# TASK OBJECTIVE
The required lines are those that contain "dans"; pull them out of the data and copy them.

═════ TASK DATA

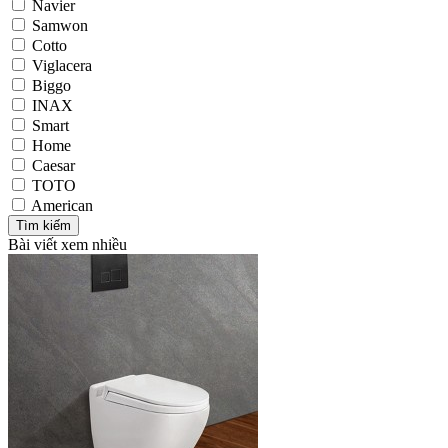
Navier
Samwon
Cotto
Viglacera
Biggo
INAX
Smart
Home
Caesar
TOTO
American
Bài viết xem nhiều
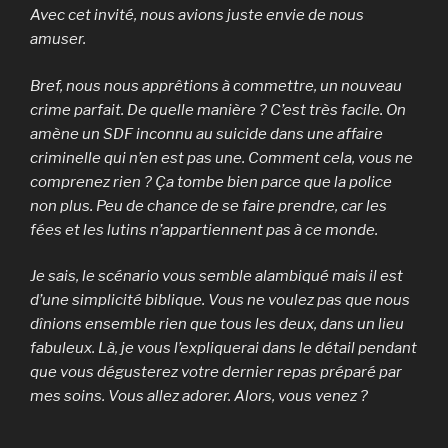
Avec cet invité, nous avions juste envie de nous
amuser.
Bref, nous nous apprêtions à commettre, un nouveau
crime parfait. De quelle manière ? C’est très facile. On
amène un SDF inconnu au suicide dans une affaire
criminelle qui n’en est pas une. Comment cela, vous ne
comprenez rien ? Ça tombe bien parce que la police
non plus. Peu de chance de se faire prendre, car les
fées et les lutins n’appartiennent pas à ce monde.
Je sais, le scénario vous semble alambiqué mais il est
d’une simplicité biblique. Vous ne voulez pas que nous
dînions ensemble rien que tous les deux, dans un lieu
fabuleux. Là, je vous l’expliquerai dans le détail pendant
que vous dégusterez votre dernier repas préparé par
mes soins. Vous allez adorer. Alors, vous venez ?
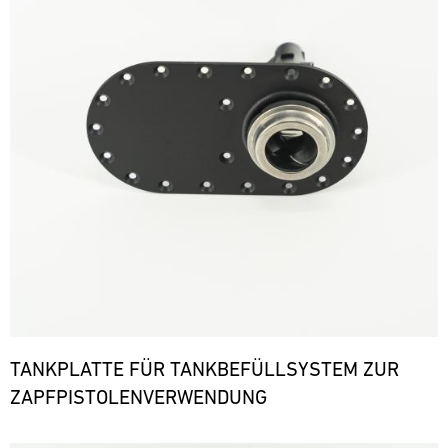
TANKPLATTE FÜR TANKBEFÜLLSYSTEM ZUR
ZAPFPISTOLENVERWENDUNG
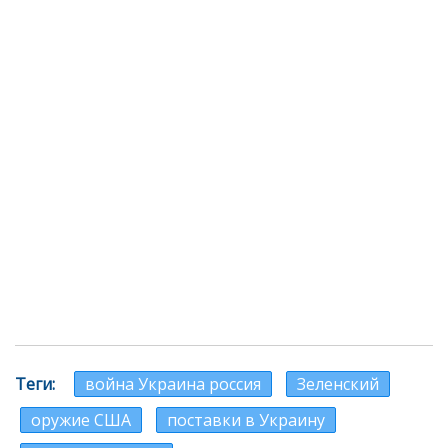
Теги
война Украина россия
Зеленский
оружие США
поставки в Украину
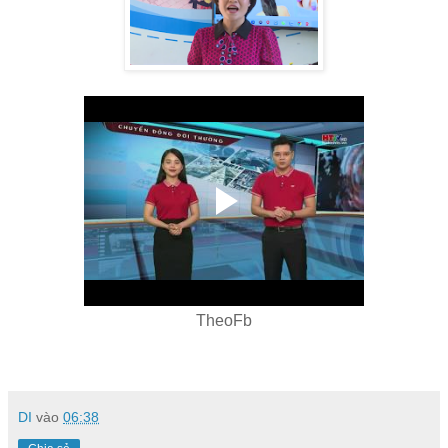
TheoFb
DI
vào
06:38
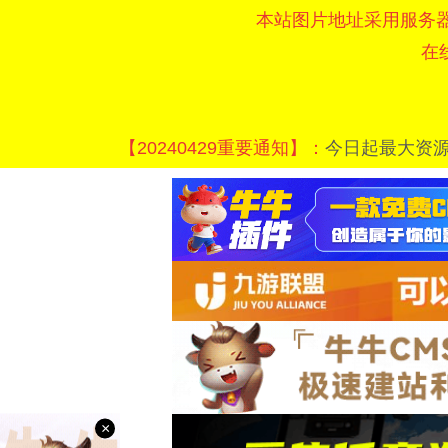
本站图片地址采用服务
在
【20240429重要通知】：
今日起最大资
×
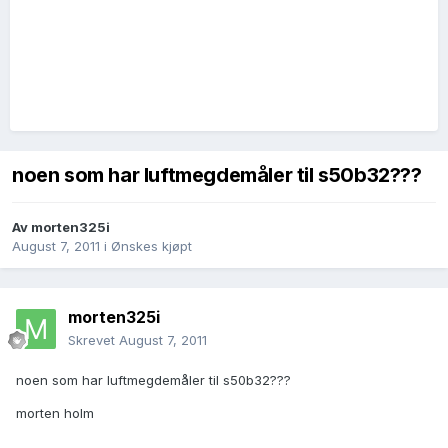
noen som har luftmegdemåler til s50b32???
Av
morten325i
August 7, 2011
i
Ønskes kjøpt
morten325i
Skrevet
August 7, 2011
noen som har luftmegdemåler til s50b32???
morten holm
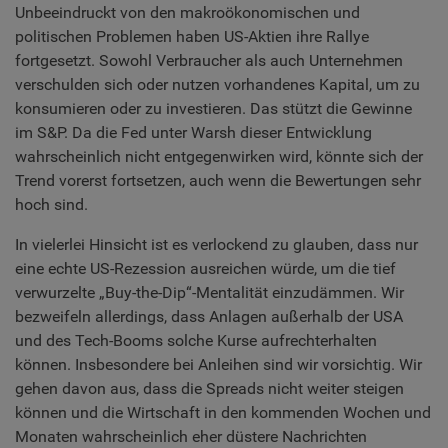
Unbeeindruckt von den makroökonomischen und
politischen Problemen haben US-Aktien ihre Rallye
fortgesetzt. Sowohl Verbraucher als auch Unternehmen
verschulden sich oder nutzen vorhandenes Kapital, um zu
konsumieren oder zu investieren. Das stützt die Gewinne
im S&P. Da die Fed unter Warsh dieser Entwicklung
wahrscheinlich nicht entgegenwirken wird, könnte sich der
Trend vorerst fortsetzen, auch wenn die Bewertungen sehr
hoch sind.
In vielerlei Hinsicht ist es verlockend zu glauben, dass nur
eine echte US-Rezession ausreichen würde, um die tief
verwurzelte „Buy-the-Dip“-Mentalität einzudämmen. Wir
bezweifeln allerdings, dass Anlagen außerhalb der USA
und des Tech-Booms solche Kurse aufrechterhalten
können. Insbesondere bei Anleihen sind wir vorsichtig. Wir
gehen davon aus, dass die Spreads nicht weiter steigen
können und die Wirtschaft in den kommenden Wochen und
Monaten wahrscheinlich eher düstere Nachrichten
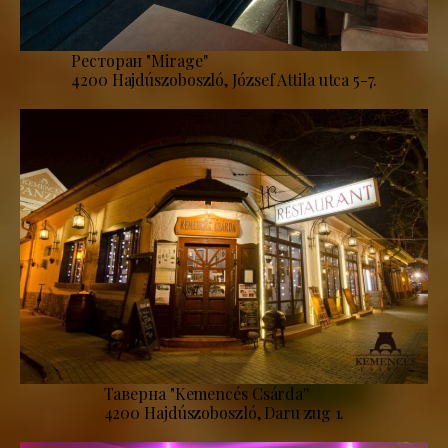
Ресторан "Mirage''
4200 Hajdúszoboszló, József Attila utca 5-7.
Таверна "Kemencés Csárda''
4200 Hajdúszoboszló, Daru zug 1.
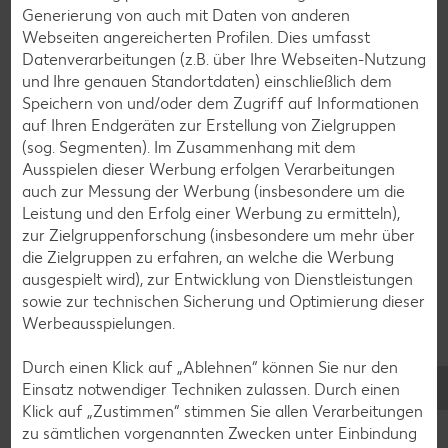
Generierung von auch mit Daten von anderen
Webseiten angereicherten Profilen. Dies umfasst
Zurück zu allen Rezepten
Datenverarbeitungen (z.B. über Ihre Webseiten-Nutzung
und Ihre genauen Standortdaten) einschließlich dem
Speichern von und/oder dem Zugriff auf Informationen
auf Ihren Endgeräten zur Erstellung von Zielgruppen
(sog. Segmenten). Im Zusammenhang mit dem
Ausspielen dieser Werbung erfolgen Verarbeitungen
auch zur Messung der Werbung (insbesondere um die
Leistung und den Erfolg einer Werbung zu ermitteln),
zur Zielgruppenforschung (insbesondere um mehr über
die Zielgruppen zu erfahren, an welche die Werbung
ausgespielt wird), zur Entwicklung von Dienstleistungen
sowie zur technischen Sicherung und Optimierung dieser
Werbeausspielungen.
Durch einen Klick auf „Ablehnen“ können Sie nur den
Einsatz notwendiger Techniken zulassen. Durch einen
Glutenfreie Rezepte
Klick auf „Zustimmen“ stimmen Sie allen Verarbeitungen
zu sämtlichen vorgenannten Zwecken unter Einbindung
Wer auf Gluten verzichtet, muss nicht automatisch auf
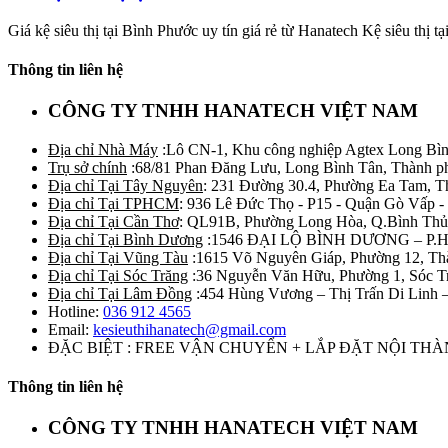
Giá kệ siêu thị tại Bình Phước uy tín giá rẻ từ Hanatech Kệ siêu thị tạ
Thông tin liên hệ
CÔNG TY TNHH HANATECH VIỆT NAM
Địa chỉ Nhà Máy
:Lô CN-1, Khu công nghiệp Agtex Long Bìn
Trụ sở chính
:68/81 Phan Đăng Lưu, Long Bình Tân, Thành p
Địa chỉ Tại Tây Nguyên
: 231 Đường 30.4, Phường Ea Tam, 
Địa chỉ Tại TPHCM
: 936 Lê Đức Thọ - P15 - Quận Gò Vấp -
Địa chỉ Tại Cần Thơ
: QL91B, Phường Long Hòa, Q.Bình Thủ
Địa chỉ Tại Bình Dương
:1546 ĐẠI LỘ BÌNH DƯƠNG – P.
Địa chỉ Tại Vũng Tàu
:1615 Võ Nguyên Giáp, Phường 12, Th
Địa chỉ Tại Sóc Trăng
:36 Nguyễn Văn Hữu, Phường 1, Sóc T
Địa chỉ Tại Lâm Đồng
:454 Hùng Vương – Thị Trấn Di Linh
Hotline:
036 912 4565
Email:
kesieuthihanatech@gmail.com
ĐẶC BIỆT : FREE VẬN CHUYỂN + LẮP ĐẶT NỘI TH
Thông tin liên hệ
CÔNG TY TNHH HANATECH VIỆT NAM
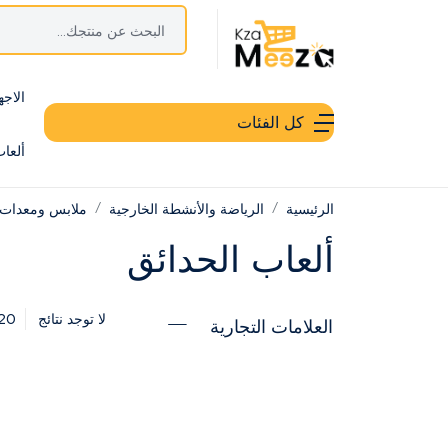
الاجه
كل الفئات
ألعا
الرئيسية
الرياضة والأنشطة الخارجية
ملابس ومعدات 
ألعاب الحدائق
20
لا توجد نتائج
العلامات التجارية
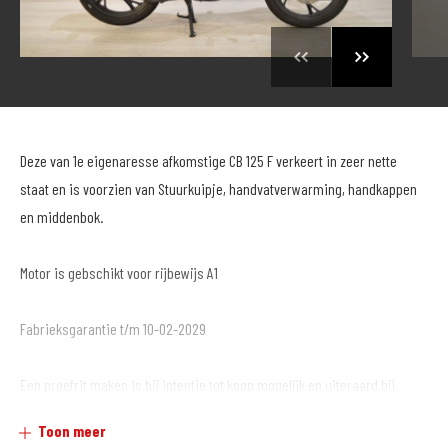
Deze van 1e eigenaresse afkomstige CB 125 F verkeert in zeer nette
staat en is voorzien van Stuurkuipje, handvatverwarming, handkappen
en middenbok.
Motor is gebschikt voor rijbewijs A1
Fabrieksgarantie t/m 10-02-2029
Een proefrit maken is bij intentie tot koop mogelijk en uiteraard bij
droog weer en wegdek.
Toon meer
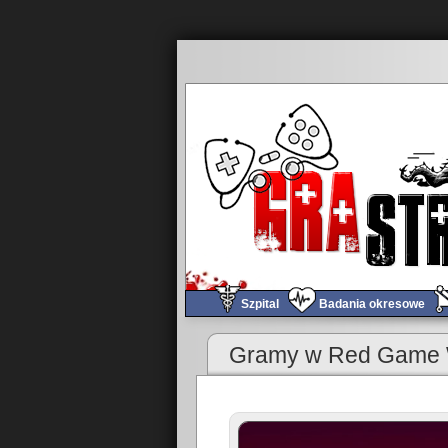
Szpital
Badania okresowe
«
Tomograf #28 – Srogi łomot
Gramy w Red Game W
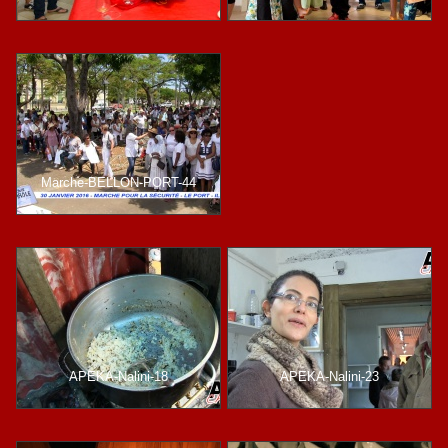
Marche-BELLON-PORT-44
APEKA-Nalini-18
APEKA-Nalini-23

══════════

# EXERCISE RESPONSE
amène un SDF inconnu au suicide dans une affaire
dînions ensemble rien que tous les deux, dans un lieu
fabuleux. Là, je vous l’expliquerai dans le détail pendant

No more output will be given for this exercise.